# Description of the task
Establish the number of lines below that contain the string "интернет". State that number alone.

-=-=-

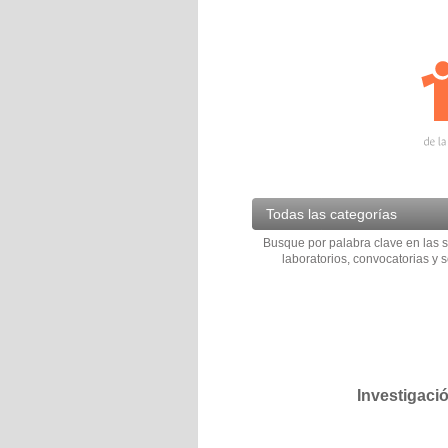
Todas las categorías
Busque por palabra clave en las s
laboratorios, convocatorias y s
Investigaci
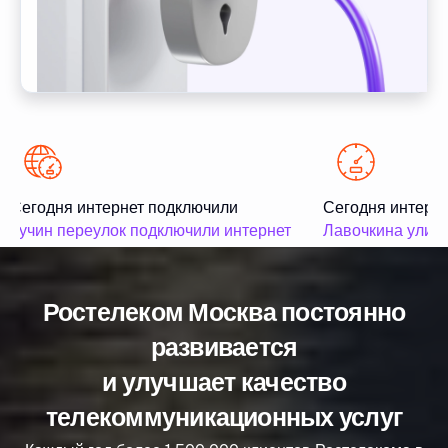
Сегодня интернет подключили
Сегодня интерне
Кучин переулок подключили интернет
Лавочкина улица
Ростелеком Москва постоянно
развивается
и улучшает качество
телекоммуникационных услуг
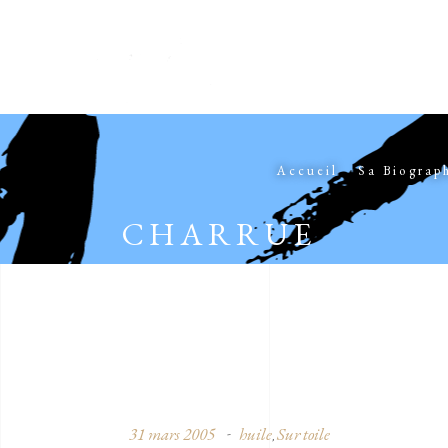
Accueil
Sa Biograp
CHARRUE
31 mars 2005
huile
Sur toile
,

-=-=-

# Solution to the exercise
2